TOMÁS RIVERA POLICY INSTITUTE PICKS TOP 25 INFORMATION
TECHNOLOGY PROGRAMS THROUGH NATIONWIDE SEARCH
Claremont, Calif., Oct. 6, 2000 - An information technology research initiative by the Tomás Rivera Policy Institute (TRPI) has identified 25 exemplary programs
that speeds low-income, underserved children and adults on the fast lane of the technological highway.
The Digital Steppingstones (DSS) initiative sheds light on exemplary practical uses of technology in diverse learning environments.
"While schools are prominent venues for promoting computer skills, other community access points, such as libraries and community centers are vital to provide
sustained exposure to computers and online resources, for adults as well as children," said TRPI President, Dr. Harry Pachon.
The deployment of information and communication technologies in K-12 schools across the United States has become a major policy push at the federal, state and
local levels, he said. Computers and the Internet are viewed as critical tools to enable children to perform at a higher level in the core competencies as well as to
achieve the digital literacy they need to be full participants in the information age, Pachon added.

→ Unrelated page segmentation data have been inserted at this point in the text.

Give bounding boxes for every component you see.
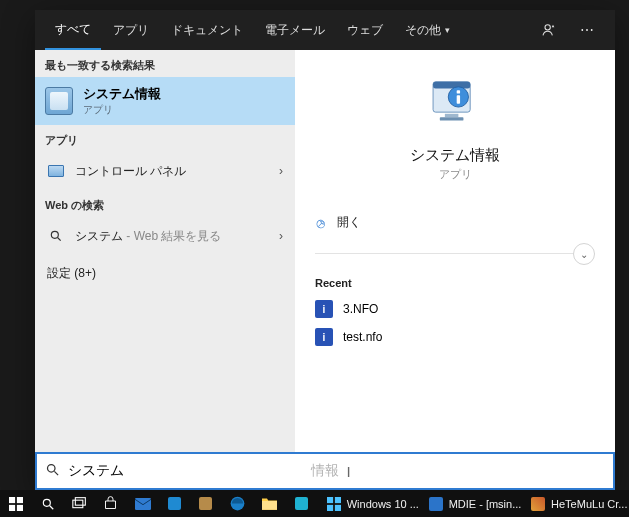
svg-rect-16 xyxy=(17,504,23,510)
chevron-right-icon: › xyxy=(279,164,283,178)
tab-web[interactable]: ウェブ xyxy=(337,10,393,50)
more-options-icon[interactable]: ⋯ xyxy=(569,22,605,38)
svg-rect-14 xyxy=(17,497,23,503)
svg-rect-15 xyxy=(9,504,15,510)
svg-line-18 xyxy=(49,505,53,509)
svg-point-1 xyxy=(51,231,58,238)
feedback-icon[interactable] xyxy=(531,22,567,38)
chevron-down-icon: ▾ xyxy=(445,25,450,35)
svg-rect-24 xyxy=(327,497,333,503)
task-view-button[interactable] xyxy=(63,490,95,517)
search-box[interactable]: 情報 I xyxy=(35,452,615,490)
svg-rect-20 xyxy=(75,498,85,506)
pinned-store-icon[interactable] xyxy=(95,490,127,517)
pinned-app-icon[interactable] xyxy=(285,490,317,517)
pinned-app-icon[interactable] xyxy=(190,490,222,517)
preview-subtitle: アプリ xyxy=(439,167,472,182)
search-ghost-text: 情報 xyxy=(311,462,339,480)
start-button[interactable] xyxy=(0,490,32,517)
task-item[interactable]: MDIE - [msin... xyxy=(421,490,523,517)
svg-point-0 xyxy=(545,25,550,30)
tab-all[interactable]: すべて xyxy=(45,10,101,50)
result-settings[interactable]: 設定 (8+) xyxy=(35,255,295,292)
task-item[interactable]: Windows 10 ... xyxy=(319,490,421,517)
svg-rect-7 xyxy=(457,90,460,93)
taskbar: Windows 10 ... MDIE - [msin... HeTeMuLu … xyxy=(0,490,629,517)
search-tabs: すべて アプリ ドキュメント 電子メール ウェブ その他▾ ⋯ xyxy=(35,10,615,50)
taskbar-search-button[interactable] xyxy=(32,490,64,517)
preview-app-icon xyxy=(427,74,483,130)
svg-rect-9 xyxy=(445,114,459,117)
result-web-system[interactable]: システム - Web 結果を見る › xyxy=(35,217,295,255)
best-match-header: 最も一致する検索結果 xyxy=(35,50,295,77)
pinned-app-icon[interactable] xyxy=(158,490,190,517)
search-panel: すべて アプリ ドキュメント 電子メール ウェブ その他▾ ⋯ 最も一致する検索… xyxy=(35,10,615,490)
nfo-file-icon: i xyxy=(315,328,333,346)
open-icon: ⎋ xyxy=(317,215,325,231)
preview-title: システム情報 xyxy=(410,146,500,165)
apps-header: アプリ xyxy=(35,125,295,152)
nfo-file-icon: i xyxy=(315,300,333,318)
tab-more[interactable]: その他▾ xyxy=(395,10,460,50)
svg-rect-23 xyxy=(262,501,277,510)
preview-divider: ⌄ xyxy=(315,243,595,263)
recent-header: Recent xyxy=(315,277,595,289)
svg-rect-4 xyxy=(433,82,470,89)
svg-line-12 xyxy=(54,471,58,475)
best-match-item[interactable]: システム情報 アプリ xyxy=(35,77,295,125)
text-cursor-icon: I xyxy=(347,463,357,480)
svg-rect-19 xyxy=(73,500,83,508)
chevron-right-icon: › xyxy=(279,229,283,243)
pinned-edge-icon[interactable] xyxy=(222,490,254,517)
task-item[interactable]: HeTeMuLu Cr... xyxy=(523,490,629,517)
svg-rect-25 xyxy=(335,497,341,503)
control-panel-icon xyxy=(47,162,65,180)
tab-apps[interactable]: アプリ xyxy=(103,10,159,50)
search-input[interactable] xyxy=(68,463,309,479)
mdie-icon xyxy=(429,497,443,511)
hetemulu-icon xyxy=(531,497,545,511)
svg-rect-27 xyxy=(335,504,341,510)
pinned-explorer-icon[interactable] xyxy=(254,490,286,517)
svg-line-2 xyxy=(58,238,61,241)
recent-file[interactable]: i 3.NFO xyxy=(315,295,595,323)
svg-rect-21 xyxy=(135,498,151,510)
action-open[interactable]: ⎋ 開く xyxy=(315,204,595,241)
svg-rect-13 xyxy=(9,497,15,503)
expand-toggle[interactable]: ⌄ xyxy=(573,243,595,265)
system-info-icon xyxy=(45,87,73,115)
search-icon xyxy=(47,227,65,245)
results-left-pane: 最も一致する検索結果 システム情報 アプリ アプリ コントロール パネル › W… xyxy=(35,50,295,452)
svg-point-11 xyxy=(48,465,56,473)
tab-email[interactable]: 電子メール xyxy=(255,10,335,50)
preview-pane: システム情報 アプリ ⎋ 開く ⌄ Recent i 3.NFO i test.… xyxy=(295,50,615,452)
svg-rect-10 xyxy=(440,117,464,120)
recent-file[interactable]: i test.nfo xyxy=(315,323,595,351)
web-header: Web の検索 xyxy=(35,190,295,217)
search-icon xyxy=(45,462,60,480)
tab-documents[interactable]: ドキュメント xyxy=(161,10,253,50)
svg-rect-26 xyxy=(327,504,333,510)
result-control-panel[interactable]: コントロール パネル › xyxy=(35,152,295,190)
svg-point-17 xyxy=(43,499,50,506)
best-match-title: システム情報 xyxy=(83,85,161,103)
svg-rect-8 xyxy=(457,95,460,103)
pinned-mail-icon[interactable] xyxy=(127,490,159,517)
best-match-subtitle: アプリ xyxy=(83,103,161,117)
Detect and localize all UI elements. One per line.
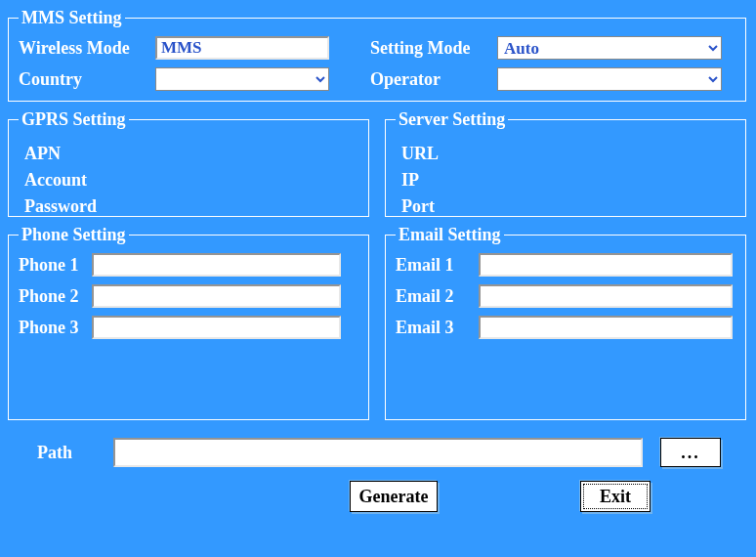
email2-label: Email 2 [396,286,479,307]
exit-button[interactable]: Exit [580,481,651,512]
email3-label: Email 3 [396,318,479,338]
country-label: Country [19,69,155,90]
phone-setting-group: Phone Setting Phone 1 Phone 2 Phone 3 [8,225,369,420]
email-setting-group: Email Setting Email 1 Email 2 Email 3 [385,225,746,420]
gprs-setting-group: GPRS Setting APN Account Password [8,109,369,217]
operator-select[interactable] [497,67,722,91]
phone2-input[interactable] [92,284,341,308]
account-label: Account [24,170,358,191]
country-select[interactable] [155,67,329,91]
phone1-label: Phone 1 [19,255,92,276]
email2-input[interactable] [479,284,733,308]
setting-mode-label: Setting Mode [370,38,497,59]
email3-input[interactable] [479,316,733,339]
app-root: MMS Setting Wireless Mode Setting Mode A… [0,0,756,557]
apn-label: APN [24,144,358,164]
port-label: Port [401,196,735,217]
phone3-label: Phone 3 [19,318,92,338]
password-label: Password [24,196,358,217]
wireless-mode-label: Wireless Mode [19,38,155,59]
phone2-label: Phone 2 [19,286,92,307]
email1-input[interactable] [479,253,733,277]
mms-setting-group: MMS Setting Wireless Mode Setting Mode A… [8,8,746,102]
phone3-input[interactable] [92,316,341,339]
server-legend: Server Setting [396,109,508,130]
phone-legend: Phone Setting [19,225,129,245]
path-label: Path [37,443,96,463]
server-setting-group: Server Setting URL IP Port [385,109,746,217]
ip-label: IP [401,170,735,191]
mms-grid: Wireless Mode Setting Mode Auto Country … [19,36,735,91]
email1-label: Email 1 [396,255,479,276]
setting-mode-select[interactable]: Auto [497,36,722,60]
url-label: URL [401,144,735,164]
email-legend: Email Setting [396,225,504,245]
browse-button[interactable]: ... [660,438,721,467]
wireless-mode-input[interactable] [155,36,329,60]
phone1-input[interactable] [92,253,341,277]
generate-button[interactable]: Generate [350,481,438,512]
path-row: Path ... [8,438,748,467]
operator-label: Operator [370,69,497,90]
mms-legend: MMS Setting [19,8,125,28]
gprs-legend: GPRS Setting [19,109,129,130]
path-input[interactable] [113,438,643,467]
button-row: Generate Exit [8,481,748,516]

Representatives from the 25 exemplary programs will be recognized at a national conference in Washington, DC on Thursday, Nov. 16, called "Digital
Steppingstones: Smart Strategies for Underserved Communities in the Information Age."
The goal of the conference is to bring together national, state and local policy makers to learn about the impact of information and communications technologies on
low income and minority communities, the status of the digital divide, and policy and practical strategies for bridging this gap.
The national conference will be followed by workshops in each city in the DSS study to provide practical experience to interested parties on how to replicate
exemplary programs more broadly.
This initiative is unfolding in three phases. The first phase involved building consensus around agreed-upon characteristics of successful technology programs. After
roundtables were conducted in the major cities, a list of potential model programs were developed based on preliminary site visits to the communities under study as
well as a nominations process. Based on the analysis of these nominees, TRPI selected sites for further evaluation and finally, identified the top 25 programs.
The 25 exemplary programs being honored at the national conference include:
Brooklyn Library - Get Smart Get Connected, Brooklyn, NY
Chicago Library - Cyber Navigator and Computer Connection, Chicago, IL
CyberHood Community Computing Center, Los Angeles, CA
Eastside Cybrary Connection, Riverside, CA
Elizabeth Learning Center, Cudahy, CA
Erie Neighborhood House, Chicago, IL
Foshay Learning Center, Los Angeles, CA
Frederick Douglass Literacy Center, Brooklyn, NY
Harambee Center, Pasadena, CA
Hayes Family Investment, Chicago, IL
Hogg Middle School, Houston, TX
HomeBase8, Bronx, NY
Jordan High School, Los Angeles, CA
Kelly High School, Chicago, IL
Miami-Metro Weed and Seed, Miami, FL
Miami Museum of Science, Miami, FL
Northbrook Middle School, Houston, TX
Orozco Academy, Chicago, IL
Playing 2 Win, New York, NY
Queens Library - WorldLinQ, Jamaica, NY
Riviera Middle School, Miami, FL
San Miguel Middle School, Chicago, IL
Spring Branch ISD, Houston, TX
Street Level Youth Media, Chicago, IL
Town Park Neighborhood Network Center, Miami, FL
Founded in 1985, the Tomás Rivera Policy Institute was established as a non-profit organization to conduct and disseminate objective, policy-relevant research and
its implications to decision makers on key issues affecting Latino communities. Under Pachon's guidance, TRPI has evolved into the country's premiere research
institute garnering national recognition for its work in the fields of education, immigration policy, information technology and civic and social research. Dr. Pachon
guides the policy research agenda to assure that the Institute's work has direct impact on policies affecting U.S. Latinos. In the 15 years of its existence, TRPI has
attained a reputation as the nation's premier think tank on Latino issues.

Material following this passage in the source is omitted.